Weblog van Leen   |  home |      admin |    Thursday, November 6th   
'Plantenseks verloopt moeizaam in ruimte'
Plantenseks verloopt moeizaam wanneer er veranderingen in de zwaartekracht plaatsvinden, zoals in de ruimte.
Dat melden onderzoekers van de Universiteit van Montreal in het wetenschappelijk tijdschrift PLOS ONE.

De wetenschappers kwamen tot hun bevindingen door pollenbuizen van een Japanse roos te laten groeien in een centrifuge van de European Space Agency in Noordwijk. Dit apparaat bootste omstandigheden na met meer of juist minder zwaartekracht dan op aarde.

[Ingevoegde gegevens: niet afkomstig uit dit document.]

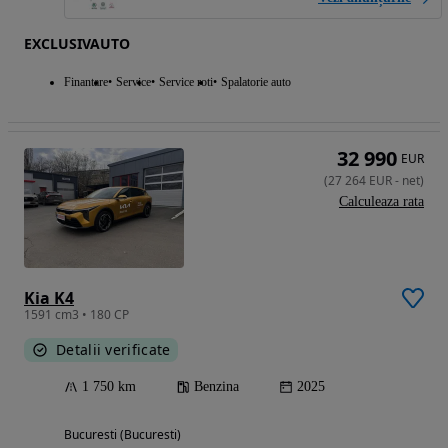
EXCLUSIVAUTO
Finantare
Service
Service roti
Spalatorie auto
32 990
EUR
(
27 264
EUR
-
net
)
Calculeaza rata
Kia K4
1591 cm3 • 180 CP
Detalii verificate
1 750 km
Benzina
2025
Bucuresti (Bucuresti)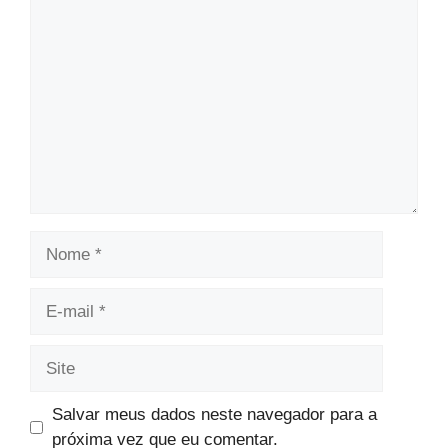
Comentário
Nome
E-
mail
Site
Salvar meus dados neste navegador para a
próxima vez que eu comentar.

De onderzoekers kozen voor pollenbuizen, omdat dit de snelst groeiende cellen in het plantenrijk zijn. Uit het mannelijk stuifmeel van een plant kan binnen enkele seconden een pollenbuis ontstaan wanneer het in contact komt met een stamper, het vrouwelijk seksueel orgaan van bloeiende planten

Uit het experiment in de centrifuge bleek echter dat pollenbuizen bij lagere zwaartekracht veel minder goed groeiden. De diameter van de buizen nam tot acht procent af. Bij hogere g-krachten nam de dikte van de pollenbuis juist toe.
Ook binnenin de plantencellen traden er problemen op. Het transport van stoffen die de mannelijke geslachtsorganen laten groeien en functioneren werd ernstig verstoord door de veranderende zwaartekracht.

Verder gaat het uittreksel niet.